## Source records
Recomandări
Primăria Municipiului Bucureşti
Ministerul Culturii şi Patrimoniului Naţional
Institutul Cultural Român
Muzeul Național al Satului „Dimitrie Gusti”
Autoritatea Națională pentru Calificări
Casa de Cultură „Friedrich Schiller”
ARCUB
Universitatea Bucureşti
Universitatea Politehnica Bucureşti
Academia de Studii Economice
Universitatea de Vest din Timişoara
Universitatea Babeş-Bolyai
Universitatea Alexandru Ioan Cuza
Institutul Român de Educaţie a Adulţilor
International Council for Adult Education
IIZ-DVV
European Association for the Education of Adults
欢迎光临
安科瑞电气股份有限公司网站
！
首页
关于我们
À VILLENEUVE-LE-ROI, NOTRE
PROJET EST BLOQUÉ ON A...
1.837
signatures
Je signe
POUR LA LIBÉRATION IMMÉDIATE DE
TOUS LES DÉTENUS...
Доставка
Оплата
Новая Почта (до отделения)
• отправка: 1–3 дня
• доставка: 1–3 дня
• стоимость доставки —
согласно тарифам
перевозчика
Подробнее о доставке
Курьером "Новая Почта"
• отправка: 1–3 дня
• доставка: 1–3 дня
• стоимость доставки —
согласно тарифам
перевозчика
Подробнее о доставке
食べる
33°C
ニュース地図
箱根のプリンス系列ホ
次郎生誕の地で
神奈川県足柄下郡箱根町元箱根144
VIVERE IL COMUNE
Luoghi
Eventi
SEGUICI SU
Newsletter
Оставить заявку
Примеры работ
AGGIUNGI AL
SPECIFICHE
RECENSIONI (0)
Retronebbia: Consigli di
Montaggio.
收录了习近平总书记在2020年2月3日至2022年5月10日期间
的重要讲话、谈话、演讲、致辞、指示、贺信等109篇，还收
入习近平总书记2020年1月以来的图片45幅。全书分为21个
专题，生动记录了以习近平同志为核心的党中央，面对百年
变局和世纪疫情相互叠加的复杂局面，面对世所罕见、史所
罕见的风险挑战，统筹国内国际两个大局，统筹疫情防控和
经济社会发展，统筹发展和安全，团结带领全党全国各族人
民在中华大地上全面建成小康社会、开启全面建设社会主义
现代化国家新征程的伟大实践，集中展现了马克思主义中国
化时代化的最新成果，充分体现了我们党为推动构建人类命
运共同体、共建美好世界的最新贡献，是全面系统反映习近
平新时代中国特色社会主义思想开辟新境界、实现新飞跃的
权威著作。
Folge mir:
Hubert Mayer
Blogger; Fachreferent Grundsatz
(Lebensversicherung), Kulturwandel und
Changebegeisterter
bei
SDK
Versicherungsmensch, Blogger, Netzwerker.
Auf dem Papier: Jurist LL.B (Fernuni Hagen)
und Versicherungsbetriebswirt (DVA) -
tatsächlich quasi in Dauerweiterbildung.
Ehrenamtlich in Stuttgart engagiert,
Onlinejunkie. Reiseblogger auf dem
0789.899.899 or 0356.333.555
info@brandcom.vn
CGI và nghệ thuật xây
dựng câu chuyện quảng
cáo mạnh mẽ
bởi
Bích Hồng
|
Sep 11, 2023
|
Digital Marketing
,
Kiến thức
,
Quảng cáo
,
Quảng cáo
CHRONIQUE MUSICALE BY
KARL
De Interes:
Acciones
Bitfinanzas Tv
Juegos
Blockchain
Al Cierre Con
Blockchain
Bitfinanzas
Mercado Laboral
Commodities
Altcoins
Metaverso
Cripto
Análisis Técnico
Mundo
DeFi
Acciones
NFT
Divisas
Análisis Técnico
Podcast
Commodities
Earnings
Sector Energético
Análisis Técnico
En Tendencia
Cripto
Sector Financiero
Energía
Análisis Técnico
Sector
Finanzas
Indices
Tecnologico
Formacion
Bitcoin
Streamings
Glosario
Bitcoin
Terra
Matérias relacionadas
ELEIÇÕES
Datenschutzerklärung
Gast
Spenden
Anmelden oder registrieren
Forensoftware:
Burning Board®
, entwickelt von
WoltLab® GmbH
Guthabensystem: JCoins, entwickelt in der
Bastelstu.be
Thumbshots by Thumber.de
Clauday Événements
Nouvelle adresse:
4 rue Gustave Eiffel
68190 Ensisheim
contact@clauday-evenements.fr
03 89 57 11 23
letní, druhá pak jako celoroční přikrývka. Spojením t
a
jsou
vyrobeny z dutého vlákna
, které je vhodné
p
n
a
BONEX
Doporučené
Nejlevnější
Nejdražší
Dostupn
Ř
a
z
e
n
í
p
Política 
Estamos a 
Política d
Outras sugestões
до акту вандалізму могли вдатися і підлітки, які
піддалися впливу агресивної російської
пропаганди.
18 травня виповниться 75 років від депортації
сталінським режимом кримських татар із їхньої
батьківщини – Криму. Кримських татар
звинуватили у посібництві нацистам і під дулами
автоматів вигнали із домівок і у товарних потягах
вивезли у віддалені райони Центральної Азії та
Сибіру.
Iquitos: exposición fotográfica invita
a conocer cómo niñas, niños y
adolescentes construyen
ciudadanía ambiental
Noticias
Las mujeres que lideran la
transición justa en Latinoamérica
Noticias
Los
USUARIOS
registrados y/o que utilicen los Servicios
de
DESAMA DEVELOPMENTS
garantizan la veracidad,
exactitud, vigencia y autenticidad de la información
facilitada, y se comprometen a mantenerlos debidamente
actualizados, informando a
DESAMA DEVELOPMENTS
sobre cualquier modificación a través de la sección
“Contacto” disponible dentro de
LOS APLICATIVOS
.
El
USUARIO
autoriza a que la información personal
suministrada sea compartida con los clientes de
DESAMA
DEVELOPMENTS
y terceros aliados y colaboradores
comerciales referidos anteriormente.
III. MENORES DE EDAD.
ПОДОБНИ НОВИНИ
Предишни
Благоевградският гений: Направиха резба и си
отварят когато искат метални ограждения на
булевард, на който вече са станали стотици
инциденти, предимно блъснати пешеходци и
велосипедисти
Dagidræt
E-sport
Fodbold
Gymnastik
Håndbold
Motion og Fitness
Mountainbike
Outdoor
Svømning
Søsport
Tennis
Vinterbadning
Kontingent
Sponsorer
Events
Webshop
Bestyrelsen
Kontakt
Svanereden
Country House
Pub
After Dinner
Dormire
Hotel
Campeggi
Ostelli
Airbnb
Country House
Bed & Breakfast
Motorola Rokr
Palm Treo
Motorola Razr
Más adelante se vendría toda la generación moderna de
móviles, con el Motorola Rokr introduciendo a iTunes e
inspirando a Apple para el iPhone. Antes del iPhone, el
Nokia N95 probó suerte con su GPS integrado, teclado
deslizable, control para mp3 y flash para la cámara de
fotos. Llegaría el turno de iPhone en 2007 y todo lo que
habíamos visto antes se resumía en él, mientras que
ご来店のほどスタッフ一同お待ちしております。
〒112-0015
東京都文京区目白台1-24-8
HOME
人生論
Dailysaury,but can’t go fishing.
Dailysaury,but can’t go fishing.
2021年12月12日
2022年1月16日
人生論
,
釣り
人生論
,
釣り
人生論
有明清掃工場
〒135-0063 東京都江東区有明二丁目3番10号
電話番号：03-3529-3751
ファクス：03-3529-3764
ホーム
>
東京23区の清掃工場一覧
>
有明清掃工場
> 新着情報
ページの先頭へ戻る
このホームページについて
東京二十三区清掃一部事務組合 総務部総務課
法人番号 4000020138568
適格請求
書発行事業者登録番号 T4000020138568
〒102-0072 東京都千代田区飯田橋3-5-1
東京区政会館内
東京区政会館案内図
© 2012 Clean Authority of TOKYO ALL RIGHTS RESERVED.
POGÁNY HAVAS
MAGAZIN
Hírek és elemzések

## Brief
Reproduce each record above exactly, keeping every word as it stands.

## Your response
Recomandări
Primăria Municipiului Bucureşti
Ministerul Culturii şi Patrimoniului Naţional
Institutul Cultural Român
Muzeul Național al Satului „Dimitrie Gusti”
Autoritatea Națională pentru Calificări
Casa de Cultură „Friedrich Schiller”
ARCUB
Universitatea Bucureşti
Universitatea Politehnica Bucureşti
Academia de Studii Economice
Universitatea de Vest din Timişoara
Universitatea Babeş-Bolyai
Universitatea Alexandru Ioan Cuza
Institutul Român de Educaţie a Adulţilor
International Council for Adult Education
IIZ-DVV
European Association for the Education of Adults
欢迎光临
安科瑞电气股份有限公司网站
！
首页
关于我们
À VILLENEUVE-LE-ROI, NOTRE
PROJET EST BLOQUÉ ON A...
1.837
signatures
Je signe
POUR LA LIBÉRATION IMMÉDIATE DE
TOUS LES DÉTENUS...
Доставка
Оплата
Новая Почта (до отделения)
• отправка: 1–3 дня
• доставка: 1–3 дня
• стоимость доставки —
согласно тарифам
перевозчика
Подробнее о доставке
Курьером "Новая Почта"
• отправка: 1–3 дня
• доставка: 1–3 дня
• стоимость доставки —
согласно тарифам
перевозчика
Подробнее о доставке
食べる
33°C
ニュース地図
箱根のプリンス系列ホ
次郎生誕の地で
神奈川県足柄下郡箱根町元箱根144
VIVERE IL COMUNE
Luoghi
Eventi
SEGUICI SU
Newsletter
Оставить заявку
Примеры работ
AGGIUNGI AL
SPECIFICHE
RECENSIONI (0)
Retronebbia: Consigli di
Montaggio.
收录了习近平总书记在2020年2月3日至2022年5月10日期间
的重要讲话、谈话、演讲、致辞、指示、贺信等109篇，还收
入习近平总书记2020年1月以来的图片45幅。全书分为21个
专题，生动记录了以习近平同志为核心的党中央，面对百年
变局和世纪疫情相互叠加的复杂局面，面对世所罕见、史所
罕见的风险挑战，统筹国内国际两个大局，统筹疫情防控和
经济社会发展，统筹发展和安全，团结带领全党全国各族人
民在中华大地上全面建成小康社会、开启全面建设社会主义
现代化国家新征程的伟大实践，集中展现了马克思主义中国
化时代化的最新成果，充分体现了我们党为推动构建人类命
运共同体、共建美好世界的最新贡献，是全面系统反映习近
平新时代中国特色社会主义思想开辟新境界、实现新飞跃的
权威著作。
Folge mir:
Hubert Mayer
Blogger; Fachreferent Grundsatz
(Lebensversicherung), Kulturwandel und
Changebegeisterter
bei
SDK
Versicherungsmensch, Blogger, Netzwerker.
Auf dem Papier: Jurist LL.B (Fernuni Hagen)
und Versicherungsbetriebswirt (DVA) -
tatsächlich quasi in Dauerweiterbildung.
Ehrenamtlich in Stuttgart engagiert,
Onlinejunkie. Reiseblogger auf dem
0789.899.899 or 0356.333.555
info@brandcom.vn
CGI và nghệ thuật xây
dựng câu chuyện quảng
cáo mạnh mẽ
bởi
Bích Hồng
|
Sep 11, 2023
|
Digital Marketing
,
Kiến thức
,
Quảng cáo
,
Quảng cáo
CHRONIQUE MUSICALE BY
KARL
De Interes:
Acciones
Bitfinanzas Tv
Juegos
Blockchain
Al Cierre Con
Blockchain
Bitfinanzas
Mercado Laboral
Commodities
Altcoins
Metaverso
Cripto
Análisis Técnico
Mundo
DeFi
Acciones
NFT
Divisas
Análisis Técnico
Podcast
Commodities
Earnings
Sector Energético
Análisis Técnico
En Tendencia
Cripto
Sector Financiero
Energía
Análisis Técnico
Sector
Finanzas
Indices
Tecnologico
Formacion
Bitcoin
Streamings
Glosario
Bitcoin
Terra
Matérias relacionadas
ELEIÇÕES
Datenschutzerklärung
Gast
Spenden
Anmelden oder registrieren
Forensoftware:
Burning Board®
, entwickelt von
WoltLab® GmbH
Guthabensystem: JCoins, entwickelt in der
Bastelstu.be
Thumbshots by Thumber.de
Clauday Événements
Nouvelle adresse:
4 rue Gustave Eiffel
68190 Ensisheim
contact@clauday-evenements.fr
03 89 57 11 23
letní, druhá pak jako celoroční přikrývka. Spojením t
a
jsou
vyrobeny z dutého vlákna
, které je vhodné
p
n
a
BONEX
Doporučené
Nejlevnější
Nejdražší
Dostupn
Ř
a
z
e
n
í
p
Política 
Estamos a 
Política d
Outras sugestões
до акту вандалізму могли вдатися і підлітки, які
піддалися впливу агресивної російської
пропаганди.
18 травня виповниться 75 років від депортації
сталінським режимом кримських татар із їхньої
батьківщини – Криму. Кримських татар
звинуватили у посібництві нацистам і під дулами
автоматів вигнали із домівок і у товарних потягах
вивезли у віддалені райони Центральної Азії та
Сибіру.
Iquitos: exposición fotográfica invita
a conocer cómo niñas, niños y
adolescentes construyen
ciudadanía ambiental
Noticias
Las mujeres que lideran la
transición justa en Latinoamérica
Noticias
Los
USUARIOS
registrados y/o que utilicen los Servicios
de
DESAMA DEVELOPMENTS
garantizan la veracidad,
exactitud, vigencia y autenticidad de la información
facilitada, y se comprometen a mantenerlos debidamente
actualizados, informando a
DESAMA DEVELOPMENTS
sobre cualquier modificación a través de la sección
“Contacto” disponible dentro de
LOS APLICATIVOS
.
El
USUARIO
autoriza a que la información personal
suministrada sea compartida con los clientes de
DESAMA
DEVELOPMENTS
y terceros aliados y colaboradores
comerciales referidos anteriormente.
III. MENORES DE EDAD.
ПОДОБНИ НОВИНИ
Предишни
Благоевградският гений: Направиха резба и си
отварят когато искат метални ограждения на
булевард, на който вече са станали стотици
инциденти, предимно блъснати пешеходци и
велосипедисти
Dagidræt
E-sport
Fodbold
Gymnastik
Håndbold
Motion og Fitness
Mountainbike
Outdoor
Svømning
Søsport
Tennis
Vinterbadning
Kontingent
Sponsorer
Events
Webshop
Bestyrelsen
Kontakt
Svanereden
Country House
Pub
After Dinner
Dormire
Hotel
Campeggi
Ostelli
Airbnb
Country House
Bed & Breakfast
Motorola Rokr
Palm Treo
Motorola Razr
Más adelante se vendría toda la generación moderna de
móviles, con el Motorola Rokr introduciendo a iTunes e
inspirando a Apple para el iPhone. Antes del iPhone, el
Nokia N95 probó suerte con su GPS integrado, teclado
deslizable, control para mp3 y flash para la cámara de
fotos. Llegaría el turno de iPhone en 2007 y todo lo que
habíamos visto antes se resumía en él, mientras que
ご来店のほどスタッフ一同お待ちしております。
〒112-0015
東京都文京区目白台1-24-8
HOME
人生論
Dailysaury,but can’t go fishing.
Dailysaury,but can’t go fishing.
2021年12月12日
2022年1月16日
人生論
,
釣り
人生論
,
釣り
人生論
有明清掃工場
〒135-0063 東京都江東区有明二丁目3番10号
電話番号：03-3529-3751
ファクス：03-3529-3764
ホーム
>
東京23区の清掃工場一覧
>
有明清掃工場
> 新着情報
ページの先頭へ戻る
このホームページについて
東京二十三区清掃一部事務組合 総務部総務課
法人番号 4000020138568
適格請求
書発行事業者登録番号 T4000020138568
〒102-0072 東京都千代田区飯田橋3-5-1
東京区政会館内
東京区政会館案内図
© 2012 Clean Authority of TOKYO ALL RIGHTS RESERVED.
POGÁNY HAVAS
MAGAZIN
Hírek és elemzések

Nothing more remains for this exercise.